TASK MATERIAL: Begin
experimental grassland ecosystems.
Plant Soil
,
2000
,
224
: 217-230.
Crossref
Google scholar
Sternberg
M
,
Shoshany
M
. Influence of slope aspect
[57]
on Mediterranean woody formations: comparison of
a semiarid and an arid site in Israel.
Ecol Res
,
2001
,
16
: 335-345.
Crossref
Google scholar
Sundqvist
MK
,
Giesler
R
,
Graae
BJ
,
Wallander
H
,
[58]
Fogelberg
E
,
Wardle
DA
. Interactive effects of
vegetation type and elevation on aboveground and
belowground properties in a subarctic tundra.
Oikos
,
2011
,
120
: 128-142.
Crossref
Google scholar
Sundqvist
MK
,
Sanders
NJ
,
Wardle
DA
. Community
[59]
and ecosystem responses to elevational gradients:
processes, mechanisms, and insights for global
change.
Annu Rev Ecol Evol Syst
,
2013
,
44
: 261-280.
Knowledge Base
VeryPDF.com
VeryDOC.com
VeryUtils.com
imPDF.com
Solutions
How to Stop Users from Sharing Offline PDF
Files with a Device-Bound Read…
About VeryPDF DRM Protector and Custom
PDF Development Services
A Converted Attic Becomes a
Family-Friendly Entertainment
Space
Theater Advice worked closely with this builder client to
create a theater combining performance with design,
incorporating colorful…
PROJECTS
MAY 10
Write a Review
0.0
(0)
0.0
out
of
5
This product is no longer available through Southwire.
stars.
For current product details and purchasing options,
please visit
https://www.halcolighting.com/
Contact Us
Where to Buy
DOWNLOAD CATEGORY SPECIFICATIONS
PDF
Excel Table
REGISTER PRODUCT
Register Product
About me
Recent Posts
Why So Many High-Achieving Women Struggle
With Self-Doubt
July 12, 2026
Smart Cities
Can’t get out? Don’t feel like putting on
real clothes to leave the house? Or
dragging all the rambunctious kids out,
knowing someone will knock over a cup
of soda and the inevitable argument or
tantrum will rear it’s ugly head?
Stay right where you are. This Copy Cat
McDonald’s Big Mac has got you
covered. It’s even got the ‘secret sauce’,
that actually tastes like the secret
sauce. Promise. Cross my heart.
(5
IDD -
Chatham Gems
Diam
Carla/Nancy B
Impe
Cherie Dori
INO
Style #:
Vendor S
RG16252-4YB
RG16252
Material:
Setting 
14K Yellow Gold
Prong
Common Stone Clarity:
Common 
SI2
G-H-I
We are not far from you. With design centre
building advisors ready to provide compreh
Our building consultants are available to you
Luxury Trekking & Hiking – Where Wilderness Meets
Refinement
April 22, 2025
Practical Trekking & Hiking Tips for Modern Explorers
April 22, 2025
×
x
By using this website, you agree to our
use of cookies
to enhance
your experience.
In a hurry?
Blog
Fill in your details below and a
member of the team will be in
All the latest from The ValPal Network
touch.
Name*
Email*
TASK MATERIAL: End
Write out exactly the lines between the start of the entries and the line containing "Theater Advice worked", including that line and the first one.

experimental grassland ecosystems.
Plant Soil
,
2000
,
224
: 217-230.
Crossref
Google scholar
Sternberg
M
,
Shoshany
M
. Influence of slope aspect
[57]
on Mediterranean woody formations: comparison of
a semiarid and an arid site in Israel.
Ecol Res
,
2001
,
16
: 335-345.
Crossref
Google scholar
Sundqvist
MK
,
Giesler
R
,
Graae
BJ
,
Wallander
H
,
[58]
Fogelberg
E
,
Wardle
DA
. Interactive effects of
vegetation type and elevation on aboveground and
belowground properties in a subarctic tundra.
Oikos
,
2011
,
120
: 128-142.
Crossref
Google scholar
Sundqvist
MK
,
Sanders
NJ
,
Wardle
DA
. Community
[59]
and ecosystem responses to elevational gradients:
processes, mechanisms, and insights for global
change.
Annu Rev Ecol Evol Syst
,
2013
,
44
: 261-280.
Knowledge Base
VeryPDF.com
VeryDOC.com
VeryUtils.com
imPDF.com
Solutions
How to Stop Users from Sharing Offline PDF
Files with a Device-Bound Read…
About VeryPDF DRM Protector and Custom
PDF Development Services
A Converted Attic Becomes a
Family-Friendly Entertainment
Space
Theater Advice worked closely with this builder client to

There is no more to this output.